Third, it bridges a gap between its two predecessors, the D2XS and the D2HS. This is possibly the most interesting concept behind the camera. Where previously photographers had to choose between the high resolution D2XS and the low resolution but faster D2HS, the D3 has combined the two into one body. This allows press photographers, say, which is Nikon’s traditional pro market, to shoot high-res for magazine work, or shoot to a fast frame rate for sports or news stories. To a working professional this means they only need to buy one camera, so saving £3,000 immediately.
Features: Page 1
The Nikon D3 should be reasonably familiar to users of other Nikon cameras, whether digital or the high-end film cameras. It has the usual set of PASM modes, but no scene modes that you’d find on low- to midrange cameras. There’s comprehensive exposure assistance at your beck and call thanks to the D3’s ±5 stop exposure compensation and ±4 stop auto-exposure bracketing over two to nine frames. Each of these can be selected in one-third, half or one stop increments. White balance compensation is also included over nine exposures, and there’s a full range of WB options, including presets, manual and colour temperature.
As for the metering modes, there’s the standard centre-weighted as well as a 2% spot metering option and Nikon’s new improved 3D Colour Matrix Metering II, of which more later.
The chassis is constructed from tough magnesium alloy, designed to withstand the rigours of professional use from studio to war zone and everything in between. On the body, is the same 3in high-resolution LCD we first saw on the D300, with 920,000 pixels and live view. Live view is the latest must-have on DSLRs, allowing live viewing of the scene on the LCD just like on a compact. Unlike the Olympus or Panasonic version, the D3’s LCD is fixed flat to the camera back, so allows limited use of the view – for full effect the camera should be used on a tripod, while using it without can increase the chances of camera shake. Overall though, I prefer the tilt and swivel type of screen when using this feature.

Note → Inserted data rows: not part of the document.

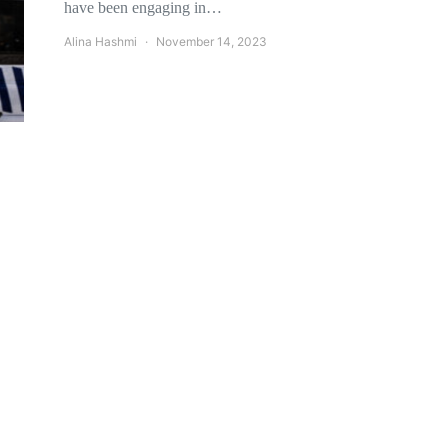
have been engaging in…
Alina Hashmi
November 14, 2023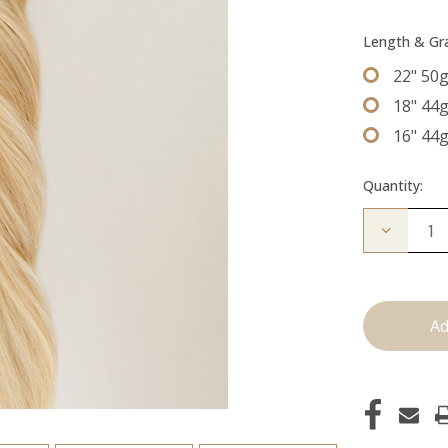
Length & G
22" 50
18" 44
16" 44
Quantity:
Decrease
Quantity
of
The
Diana:
Tape
Ins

Other technology the camera shares with the semi-pro D300 is the enhanced 1,005-pixel RGB sensor, used by the camera to provide accurate metering via the 3D Colour Matrix system. This system has been used by all recent Nikon cameras, but the D300 and D3 have seen some refreshing of the technology. The enhanced sensor now has Scene Recognition, to recognise the subject and other details before the shutter is fired. This information is used to improve the autofocus, exposure and white balance. An example would be in human identification. By recognising the shape and colours of a human face the system recognises the important part to focus on. This ability to distinguish between background and subject also aids the RGB sensor to track the subject based on its colour. This helps the AF to predict the movement of the subject and provide accurate focus and exposure quickly when the D3 is used in 3D tracking mode.
Nikon has developed a new focus module, the Multi-CAM 3500FX, similar to the one found in the D300 (although that version has a DX suffix).
The AF features 51 individual AF points, including 15 cross-type AF points around the central area of the viewfinder frame. By using cross-type sensors, the camera can recognise contrast changes across the horizontal and vertical axes and so can more accurately measure the camera-to-subject distance and reduce instances of AF hunting. This is also used to more accurately lock onto off-centre subjects and improve the continuous AF tracking of moving subjects. The AF points can be automatic or user selected, and the number of active AF points can also be changed from nine to 21 or the full 51.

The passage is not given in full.